Stored entries:
• • • •

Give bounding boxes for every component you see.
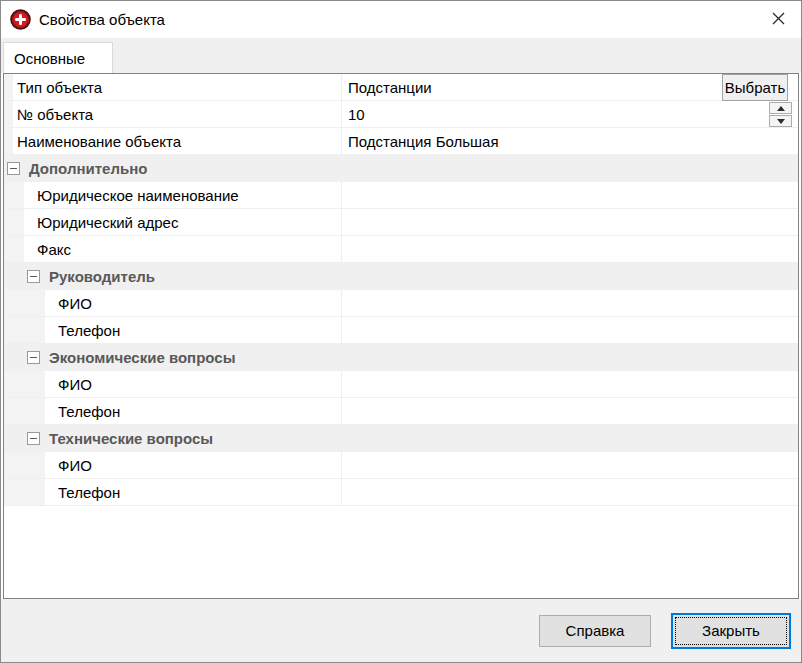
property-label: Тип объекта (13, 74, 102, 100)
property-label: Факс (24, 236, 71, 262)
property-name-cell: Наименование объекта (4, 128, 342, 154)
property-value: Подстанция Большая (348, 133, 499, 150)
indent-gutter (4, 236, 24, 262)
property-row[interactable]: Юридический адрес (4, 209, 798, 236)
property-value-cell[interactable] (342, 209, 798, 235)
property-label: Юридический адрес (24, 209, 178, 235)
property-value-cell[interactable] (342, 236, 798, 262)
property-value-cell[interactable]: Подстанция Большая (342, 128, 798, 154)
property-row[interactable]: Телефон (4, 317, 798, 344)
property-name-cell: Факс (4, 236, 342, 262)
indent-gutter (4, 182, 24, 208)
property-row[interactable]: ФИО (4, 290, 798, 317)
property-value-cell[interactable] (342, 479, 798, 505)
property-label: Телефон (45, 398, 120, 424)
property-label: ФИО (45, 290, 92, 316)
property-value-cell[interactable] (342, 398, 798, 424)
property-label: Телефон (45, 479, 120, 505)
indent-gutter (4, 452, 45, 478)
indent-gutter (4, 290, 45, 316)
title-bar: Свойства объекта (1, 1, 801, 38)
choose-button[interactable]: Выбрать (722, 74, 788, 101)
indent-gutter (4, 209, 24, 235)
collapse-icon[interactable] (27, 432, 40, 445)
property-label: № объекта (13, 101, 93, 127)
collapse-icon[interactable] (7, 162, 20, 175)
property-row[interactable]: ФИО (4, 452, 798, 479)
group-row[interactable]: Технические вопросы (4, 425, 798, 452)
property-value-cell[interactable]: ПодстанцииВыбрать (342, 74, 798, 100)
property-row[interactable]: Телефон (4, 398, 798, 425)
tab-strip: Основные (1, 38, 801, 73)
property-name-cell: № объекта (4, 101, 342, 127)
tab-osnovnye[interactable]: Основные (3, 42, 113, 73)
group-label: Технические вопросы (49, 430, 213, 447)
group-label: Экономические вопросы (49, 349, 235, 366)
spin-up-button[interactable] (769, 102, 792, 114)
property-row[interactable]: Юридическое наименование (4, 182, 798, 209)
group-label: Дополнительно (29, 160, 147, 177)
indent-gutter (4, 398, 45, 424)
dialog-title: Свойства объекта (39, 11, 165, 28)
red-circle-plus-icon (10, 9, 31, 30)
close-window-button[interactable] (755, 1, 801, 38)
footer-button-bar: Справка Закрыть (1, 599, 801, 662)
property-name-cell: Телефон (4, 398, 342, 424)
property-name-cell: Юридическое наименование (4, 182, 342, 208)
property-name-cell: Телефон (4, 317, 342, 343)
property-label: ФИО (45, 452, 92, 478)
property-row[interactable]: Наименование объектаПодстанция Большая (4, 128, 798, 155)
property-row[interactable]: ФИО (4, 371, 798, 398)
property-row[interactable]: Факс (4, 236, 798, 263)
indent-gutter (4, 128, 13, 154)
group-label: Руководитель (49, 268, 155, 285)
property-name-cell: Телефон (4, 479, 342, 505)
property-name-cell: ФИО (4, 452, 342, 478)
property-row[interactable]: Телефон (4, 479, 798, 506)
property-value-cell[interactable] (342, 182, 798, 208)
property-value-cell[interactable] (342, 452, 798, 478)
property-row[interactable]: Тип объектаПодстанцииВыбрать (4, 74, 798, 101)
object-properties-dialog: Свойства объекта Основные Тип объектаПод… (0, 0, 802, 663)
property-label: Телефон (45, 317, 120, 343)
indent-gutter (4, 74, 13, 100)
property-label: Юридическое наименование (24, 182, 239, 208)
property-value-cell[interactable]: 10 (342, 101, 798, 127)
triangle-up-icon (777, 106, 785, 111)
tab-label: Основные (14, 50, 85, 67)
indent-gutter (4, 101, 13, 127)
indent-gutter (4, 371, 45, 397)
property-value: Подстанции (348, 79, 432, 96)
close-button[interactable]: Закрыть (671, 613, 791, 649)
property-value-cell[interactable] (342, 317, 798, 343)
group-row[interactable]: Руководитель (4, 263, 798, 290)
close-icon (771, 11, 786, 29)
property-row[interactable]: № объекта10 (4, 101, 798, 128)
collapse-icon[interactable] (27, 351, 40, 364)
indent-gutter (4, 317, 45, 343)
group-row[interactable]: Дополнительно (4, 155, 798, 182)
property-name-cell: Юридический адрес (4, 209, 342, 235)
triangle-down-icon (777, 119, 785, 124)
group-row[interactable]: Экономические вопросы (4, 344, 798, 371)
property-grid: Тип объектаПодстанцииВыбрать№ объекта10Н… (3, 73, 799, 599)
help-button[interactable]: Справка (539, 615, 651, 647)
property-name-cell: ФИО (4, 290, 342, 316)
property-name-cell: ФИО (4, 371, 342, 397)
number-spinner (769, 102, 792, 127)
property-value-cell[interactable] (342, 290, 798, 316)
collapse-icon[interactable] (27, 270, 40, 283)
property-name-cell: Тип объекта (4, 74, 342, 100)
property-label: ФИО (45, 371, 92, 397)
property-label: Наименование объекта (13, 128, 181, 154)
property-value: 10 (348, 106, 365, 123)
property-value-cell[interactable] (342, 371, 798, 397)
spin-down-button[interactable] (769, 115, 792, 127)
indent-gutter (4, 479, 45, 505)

• • • •

Each record should be copied exactly, and each image left out.

Output of the exercise:
Give bounding boxes for every component you see.
property-label: Тип объекта (13, 74, 102, 100)
property-label: Факс (24, 236, 71, 262)
property-name-cell: Наименование объекта (4, 128, 342, 154)
property-value: Подстанция Большая (348, 133, 499, 150)
indent-gutter (4, 236, 24, 262)
property-row[interactable]: Юридический адрес (4, 209, 798, 236)
property-value-cell[interactable] (342, 209, 798, 235)
property-label: Юридический адрес (24, 209, 178, 235)
property-value-cell[interactable] (342, 236, 798, 262)
property-value-cell[interactable]: Подстанция Большая (342, 128, 798, 154)
property-row[interactable]: Телефон (4, 317, 798, 344)
property-name-cell: Факс (4, 236, 342, 262)
indent-gutter (4, 182, 24, 208)
property-row[interactable]: ФИО (4, 290, 798, 317)
property-value-cell[interactable] (342, 479, 798, 505)
property-label: Телефон (45, 398, 120, 424)
property-label: ФИО (45, 290, 92, 316)
property-value-cell[interactable] (342, 398, 798, 424)
property-label: Телефон (45, 479, 120, 505)
indent-gutter (4, 452, 45, 478)
indent-gutter (4, 290, 45, 316)
title-bar: Свойства объекта (1, 1, 801, 38)
choose-button[interactable]: Выбрать (722, 74, 788, 101)
indent-gutter (4, 209, 24, 235)
collapse-icon[interactable] (27, 432, 40, 445)
property-label: № объекта (13, 101, 93, 127)
collapse-icon[interactable] (7, 162, 20, 175)
property-row[interactable]: ФИО (4, 452, 798, 479)
group-row[interactable]: Технические вопросы (4, 425, 798, 452)
property-value-cell[interactable]: ПодстанцииВыбрать (342, 74, 798, 100)
property-row[interactable]: Телефон (4, 398, 798, 425)
tab-strip: Основные (1, 38, 801, 73)
property-name-cell: № объекта (4, 101, 342, 127)
tab-osnovnye[interactable]: Основные (3, 42, 113, 73)
group-label: Технические вопросы (49, 430, 213, 447)
group-label: Экономические вопросы (49, 349, 235, 366)
spin-up-button[interactable] (769, 102, 792, 114)
property-row[interactable]: Юридическое наименование (4, 182, 798, 209)
group-label: Дополнительно (29, 160, 147, 177)
indent-gutter (4, 398, 45, 424)
dialog-title: Свойства объекта (39, 11, 165, 28)
red-circle-plus-icon (10, 9, 31, 30)
close-window-button[interactable] (755, 1, 801, 38)
footer-button-bar: Справка Закрыть (1, 599, 801, 662)
property-name-cell: Телефон (4, 398, 342, 424)
property-name-cell: Юридическое наименование (4, 182, 342, 208)
property-name-cell: Телефон (4, 317, 342, 343)
property-label: ФИО (45, 452, 92, 478)
property-row[interactable]: Наименование объектаПодстанция Большая (4, 128, 798, 155)
property-row[interactable]: ФИО (4, 371, 798, 398)
property-row[interactable]: Факс (4, 236, 798, 263)
indent-gutter (4, 128, 13, 154)
group-label: Руководитель (49, 268, 155, 285)
property-name-cell: Телефон (4, 479, 342, 505)
property-name-cell: ФИО (4, 452, 342, 478)
property-row[interactable]: Телефон (4, 479, 798, 506)
property-value-cell[interactable] (342, 182, 798, 208)
property-value-cell[interactable] (342, 452, 798, 478)
property-row[interactable]: Тип объектаПодстанцииВыбрать (4, 74, 798, 101)
object-properties-dialog: Свойства объекта Основные Тип объектаПод… (0, 0, 802, 663)
property-label: Телефон (45, 317, 120, 343)
indent-gutter (4, 74, 13, 100)
property-label: Юридическое наименование (24, 182, 239, 208)
property-value-cell[interactable]: 10 (342, 101, 798, 127)
triangle-up-icon (777, 106, 785, 111)
tab-label: Основные (14, 50, 85, 67)
indent-gutter (4, 101, 13, 127)
indent-gutter (4, 371, 45, 397)
property-value: Подстанции (348, 79, 432, 96)
close-button[interactable]: Закрыть (671, 613, 791, 649)
property-value-cell[interactable] (342, 317, 798, 343)
group-row[interactable]: Руководитель (4, 263, 798, 290)
close-icon (771, 11, 786, 29)
property-row[interactable]: № объекта10 (4, 101, 798, 128)
collapse-icon[interactable] (27, 351, 40, 364)
indent-gutter (4, 317, 45, 343)
group-row[interactable]: Дополнительно (4, 155, 798, 182)
property-name-cell: Юридический адрес (4, 209, 342, 235)
triangle-down-icon (777, 119, 785, 124)
group-row[interactable]: Экономические вопросы (4, 344, 798, 371)
property-grid: Тип объектаПодстанцииВыбрать№ объекта10Н… (3, 73, 799, 599)
help-button[interactable]: Справка (539, 615, 651, 647)
property-name-cell: ФИО (4, 290, 342, 316)
property-name-cell: ФИО (4, 371, 342, 397)
number-spinner (769, 102, 792, 127)
property-value-cell[interactable] (342, 290, 798, 316)
collapse-icon[interactable] (27, 270, 40, 283)
property-name-cell: Тип объекта (4, 74, 342, 100)
property-label: ФИО (45, 371, 92, 397)
property-label: Наименование объекта (13, 128, 181, 154)
property-value: 10 (348, 106, 365, 123)
property-value-cell[interactable] (342, 371, 798, 397)
spin-down-button[interactable] (769, 115, 792, 127)
indent-gutter (4, 479, 45, 505)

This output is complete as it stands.